#50
Per. Rosji
Minęły dwa tygodnie od mojej rozmowy z Danią. Od tego czasu nie dostałem od niego żadnej informacji. Wątpię, że kontaktował się z Kanadą. Pewnie mnie okłamał, lecz nie wydał Ameryce. Zawsze jakieś plusy. Zostałem sam sobie. Muszę przyzwyczaić się do obecnej sytuacji.

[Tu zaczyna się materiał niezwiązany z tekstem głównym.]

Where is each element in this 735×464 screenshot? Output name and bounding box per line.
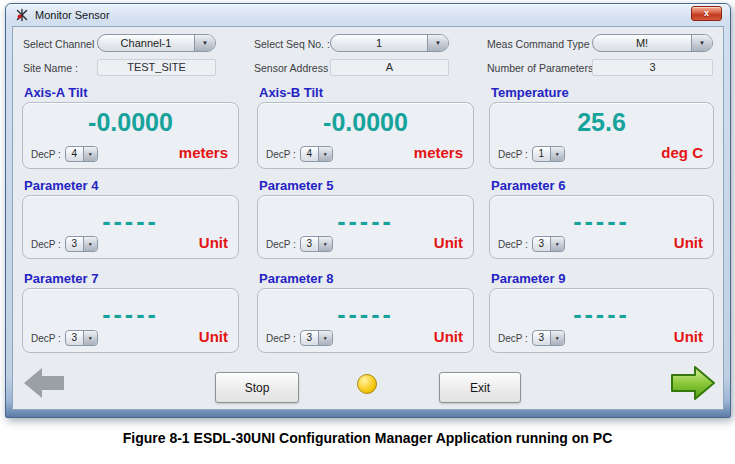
panel-unit: Unit: [434, 328, 463, 345]
dec-label: DecP :: [266, 333, 296, 344]
panel-title: Temperature: [491, 85, 569, 100]
sensor-address-field: A: [330, 59, 449, 76]
dec-dropdown[interactable]: 1▼: [532, 146, 565, 162]
dec-label: DecP :: [266, 149, 296, 160]
dec-label: DecP :: [498, 149, 528, 160]
panel-box: -0.0000 DecP : 4▼ meters: [257, 102, 474, 169]
panel-unit: meters: [414, 144, 463, 161]
dec-dropdown[interactable]: 4▼: [300, 146, 333, 162]
site-name-label: Site Name :: [23, 62, 78, 74]
dec-label: DecP :: [31, 333, 61, 344]
select-channel-label: Select Channel :: [23, 38, 100, 50]
panel-value: -----: [258, 207, 473, 236]
panel-parameter-9: Parameter 9 ----- DecP : 3▼ Unit: [489, 271, 714, 353]
dec-value: 3: [533, 331, 550, 345]
chevron-down-icon: ▼: [550, 147, 564, 161]
panel-title: Axis-A Tilt: [24, 85, 88, 100]
panel-value: -0.0000: [23, 108, 238, 137]
panel-temperature: Temperature 25.6 DecP : 1▼ deg C: [489, 85, 714, 169]
dec-label: DecP :: [498, 239, 528, 250]
panel-box: ----- DecP : 3▼ Unit: [257, 195, 474, 259]
panel-value: -----: [490, 207, 713, 236]
panel-unit: Unit: [434, 234, 463, 251]
panel-box: -0.0000 DecP : 4▼ meters: [22, 102, 239, 169]
panel-axis-b-tilt: Axis-B Tilt -0.0000 DecP : 4▼ meters: [257, 85, 474, 169]
panel-value: -----: [258, 300, 473, 329]
chevron-down-icon: ▼: [318, 331, 332, 345]
select-channel-dropdown[interactable]: Channel-1 ▼: [97, 34, 216, 52]
panel-parameter-4: Parameter 4 ----- DecP : 3▼ Unit: [22, 178, 239, 259]
panel-value: -----: [490, 300, 713, 329]
meas-command-label: Meas Command Type :: [487, 38, 595, 50]
panel-unit: Unit: [674, 328, 703, 345]
dec-label: DecP :: [498, 333, 528, 344]
sensor-address-label: Sensor Address :: [254, 62, 334, 74]
panel-title: Parameter 7: [24, 271, 98, 286]
panel-value: -----: [23, 300, 238, 329]
select-seq-label: Select Seq No. :: [254, 38, 330, 50]
panel-parameter-7: Parameter 7 ----- DecP : 3▼ Unit: [22, 271, 239, 353]
site-name-field: TEST_SITE: [97, 59, 216, 76]
panel-unit: Unit: [199, 234, 228, 251]
panel-title: Axis-B Tilt: [259, 85, 323, 100]
panel-title: Parameter 5: [259, 178, 333, 193]
figure-caption: Figure 8-1 ESDL-30UNI Configuration Mana…: [0, 430, 735, 446]
panel-title: Parameter 6: [491, 178, 565, 193]
dec-dropdown[interactable]: 3▼: [65, 330, 98, 346]
dec-label: DecP :: [31, 149, 61, 160]
dec-value: 3: [301, 237, 318, 251]
panel-unit: Unit: [674, 234, 703, 251]
dec-label: DecP :: [266, 239, 296, 250]
chevron-down-icon: ▼: [194, 35, 215, 51]
stop-button[interactable]: Stop: [215, 372, 299, 403]
next-arrow-button[interactable]: [670, 364, 716, 406]
chevron-down-icon: ▼: [83, 147, 97, 161]
dec-dropdown[interactable]: 4▼: [65, 146, 98, 162]
close-button[interactable]: x: [691, 6, 722, 21]
dec-value: 3: [533, 237, 550, 251]
previous-arrow-button[interactable]: [22, 366, 66, 404]
meas-command-value: M!: [593, 35, 691, 51]
select-seq-value: 1: [331, 35, 427, 51]
panel-box: ----- DecP : 3▼ Unit: [22, 288, 239, 353]
dec-value: 3: [301, 331, 318, 345]
meas-command-dropdown[interactable]: M! ▼: [592, 34, 713, 52]
monitor-sensor-window: Monitor Sensor x Select Channel : Channe…: [5, 3, 731, 418]
exit-button[interactable]: Exit: [439, 372, 521, 403]
panel-box: 25.6 DecP : 1▼ deg C: [489, 102, 714, 169]
panel-unit: deg C: [661, 144, 703, 161]
dec-value: 4: [66, 147, 83, 161]
chevron-down-icon: ▼: [427, 35, 448, 51]
select-channel-value: Channel-1: [98, 35, 194, 51]
dec-label: DecP :: [31, 239, 61, 250]
dec-value: 1: [533, 147, 550, 161]
dec-value: 3: [66, 237, 83, 251]
panel-value: -0.0000: [258, 108, 473, 137]
chevron-down-icon: ▼: [318, 237, 332, 251]
panel-axis-a-tilt: Axis-A Tilt -0.0000 DecP : 4▼ meters: [22, 85, 239, 169]
select-seq-dropdown[interactable]: 1 ▼: [330, 34, 449, 52]
dec-dropdown[interactable]: 3▼: [65, 236, 98, 252]
status-led-indicator: [357, 374, 377, 394]
dec-value: 4: [301, 147, 318, 161]
dec-dropdown[interactable]: 3▼: [300, 330, 333, 346]
panel-title: Parameter 9: [491, 271, 565, 286]
panel-title: Parameter 8: [259, 271, 333, 286]
panel-unit: meters: [179, 144, 228, 161]
chevron-down-icon: ▼: [550, 331, 564, 345]
window-title: Monitor Sensor: [35, 9, 110, 21]
dec-dropdown[interactable]: 3▼: [532, 330, 565, 346]
app-icon: [15, 8, 29, 22]
panel-box: ----- DecP : 3▼ Unit: [257, 288, 474, 353]
client-area: Select Channel : Channel-1 ▼ Select Seq …: [12, 26, 724, 410]
num-params-field: 3: [592, 59, 713, 76]
num-params-label: Number of Parameters :: [487, 62, 599, 74]
dec-dropdown[interactable]: 3▼: [300, 236, 333, 252]
panel-value: -----: [23, 207, 238, 236]
panel-title: Parameter 4: [24, 178, 98, 193]
dec-dropdown[interactable]: 3▼: [532, 236, 565, 252]
title-bar: Monitor Sensor x: [6, 4, 730, 26]
panel-box: ----- DecP : 3▼ Unit: [489, 195, 714, 259]
chevron-down-icon: ▼: [83, 331, 97, 345]
panel-unit: Unit: [199, 328, 228, 345]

Zszedłem na dół i spojrzałem na Amerykę. Miałem go dosyć po tych trzech miesiącach, ale co ja teraz mogłem zrobić. Muszę chyba działać na własną rękę. Ameryka usunął mi mój plan, który miałem napisany w notatniku, ale nadal go trochę pamiętam. Czas go wykonać. Dziś chcę stąd uciec, lecz jak zakładał mój plan będę zachowywał się tak jak każdego dnia.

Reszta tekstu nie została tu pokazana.